Manu : Mon moment marquant c’est l’enregistrement de la chanson “Bouquet d’immortelles” où on a un peu lutté. On n’arrivait pas à obtenir un truc satisfaisant. On avait mis des bougies, éteint les lumières… On s’y est pris à deux fois, et finalement on a réussi le matin. C’est marrant ce moment où tu sens que c’est la bonne prise. Car pour cette chanson-là on tenait vraiment à la faire en prise live.

Pierre : Le moment musique qui m’a le plus marqué c’est lorsque ça faisait un après-midi qu’on était sur un titre, ça ne marchait pas. On n’arrivait pas à trouver la bonne direction. Et à un moment Manu s’est levé et a dit je l’ai !, il a couru vers sa basse, il a fait une prise… Et en fait… il l’avait pas (rires de Manu).

“On aimerait que notre troisième album représente un peu plus ce qu’on fait sur scène.”

Vous avez enregistré certains de votre titres live. Ça se fait de plus en plus chez les groupes ces dernières années, ce désir de revenir à quelque chose de plus authentique.

Pierre : On aime bien qu’en live ça soit hyper explosif, car sur un album c’est toujours plus cadré. On avait eu cette discussion il y a pas longtemps. On aimerait que notre troisième album représente un peu plus ce qu’on fait sur scène. Mais pas l’inverse. Je n’ai pas envie d’arriver sur scène et jouer l’album. J’ai plutôt envie que ça soit la scène qui drive l’album. On aime aussi bien revisiter les titres, les améliorer. De plus, les morceaux racontent quelque chose d’autre sur album.

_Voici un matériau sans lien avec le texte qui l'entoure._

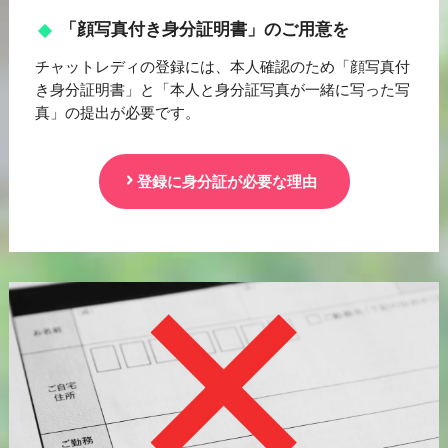
「顔写真付き身分証明書」のご用意を
チャットレディの登録には、本人確認のため「顔写真付
き身分証明書」と「本人と身分証写真が一緒に写った写
真」の提出が必要です。
登録に身分証が必要な理由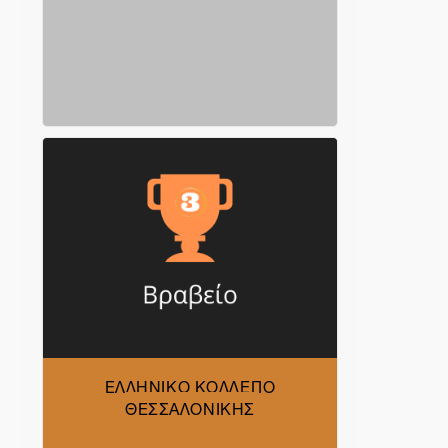
ΕΛΛΗΝΙΚΟ ΚΟΛΛΕΓΙΟ
ΘΕΣΣΑΛΟΝΙΚΗΣ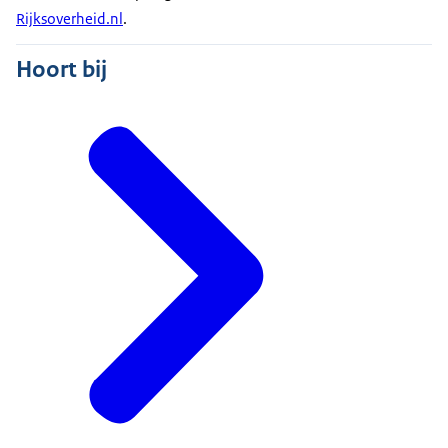
Rijksoverheid.nl
.
Hoort bij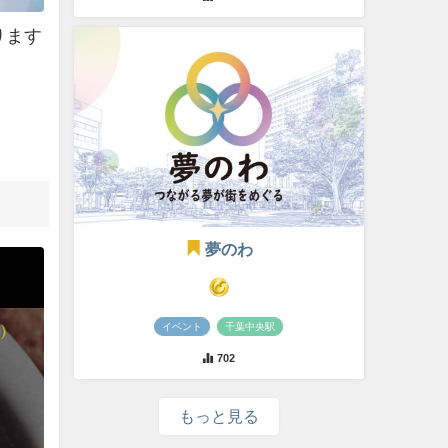
ります
夢のわ
イベント
千葉中央駅
702
もっと見る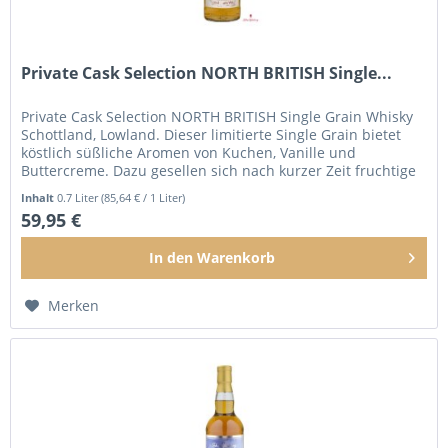
Private Cask Selection NORTH BRITISH Single...
Private Cask Selection NORTH BRITISH Single Grain Whisky
Schottland, Lowland. Dieser limitierte Single Grain bietet
köstlich süßliche Aromen von Kuchen, Vanille und
Buttercreme. Dazu gesellen sich nach kurzer Zeit fruchtige
Noten von...
Inhalt
0.7 Liter
(85,64 € / 1 Liter)
59,95 €
In den
Warenkorb
Merken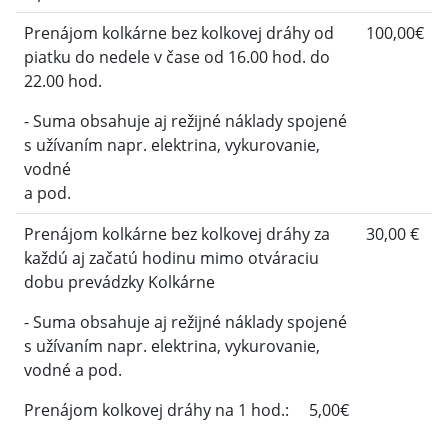
Prenájom kolkárne bez kolkovej dráhy od
100,00€
piatku do nedele v čase od 16.00 hod. do
22.00 hod.
- Suma obsahuje aj režijné náklady spojené
s užívaním napr. elektrina, vykurovanie,
vodné
a pod.
Prenájom kolkárne bez kolkovej dráhy za
30,00 €
každú aj začatú hodinu mimo otváraciu
dobu prevádzky Kolkárne
- Suma obsahuje aj režijné náklady spojené
s užívaním napr. elektrina, vykurovanie,
vodné a pod.
Prenájom kolkovej dráhy na 1 hod.: 5,00€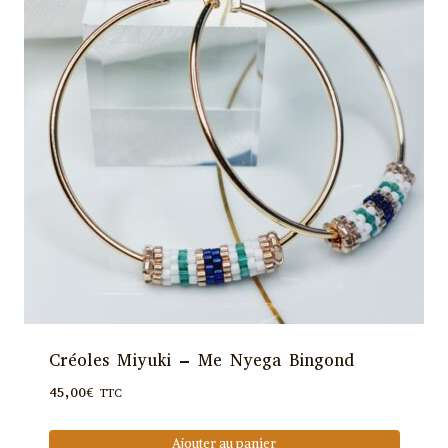
Créoles Miyuki – Me Nyega Bingond
45,00
€
TTC
Ajouter au panier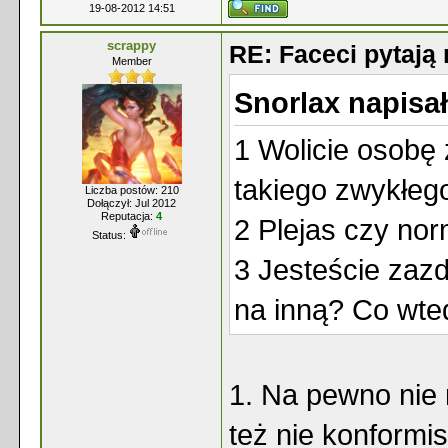
19-08-2012 14:51
scrappy
RE: Faceci pytaj
Member
Snorlax napisał
1 Wolicie osobę 
takiego zwykłeg
Liczba postów: 210
Dołączył: Jul 2012
Reputacja:
4
2 Plejas czy nor
Status:
3 Jesteście zazd
na inną? Co wte
1. Na pewno nie 
też nie konformis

Manu : En tant que groupe de rock, la scène c’est hyper important. Et notre musique se passe d’abord sur scène.

Colin : J’aime bien le processus du studio. Tu réfléchis plus à quelque chose qui peut s’écouter assis ou en bagnole. On travaille quelque chose d’aplati, alors que le live c’est vivant, il y a du relief, des changements de tempo… Et je crois que les gens aiment bien quand il y a une différence entre l’album et le concert.

C’est marrant car j’ai justement trouvé que votre live était assez fidèle à votre album. J’ai aimé ça.

Colin : On aime tous les instruments dans le groupe, on a la culture de l’instrumentation. On les joue en studio et on les utilise sur scène, donc ce n’est pas différent. Ce n’est pas comme si on mettait des boîtes à rythmes en studio et ensuite qu’on jouait les morceaux en live.

Pierre : Je trouve qu’on gonfle vachement nos sons pour la scène. On pense vraiment à un truc assez fédérateur. Que les gens se prennent un peu un coup de poing.

Manu : On grossit les traits, on exagère les intentions.

Colin : En studio, on imagine des parties qu’on pourra rejouer après, c’est tout un processus bizarre. Mais en réalité si on fait les bases en live, il y a plein de choses qu’on superpose en studio, alors qu’en concert on joue tout.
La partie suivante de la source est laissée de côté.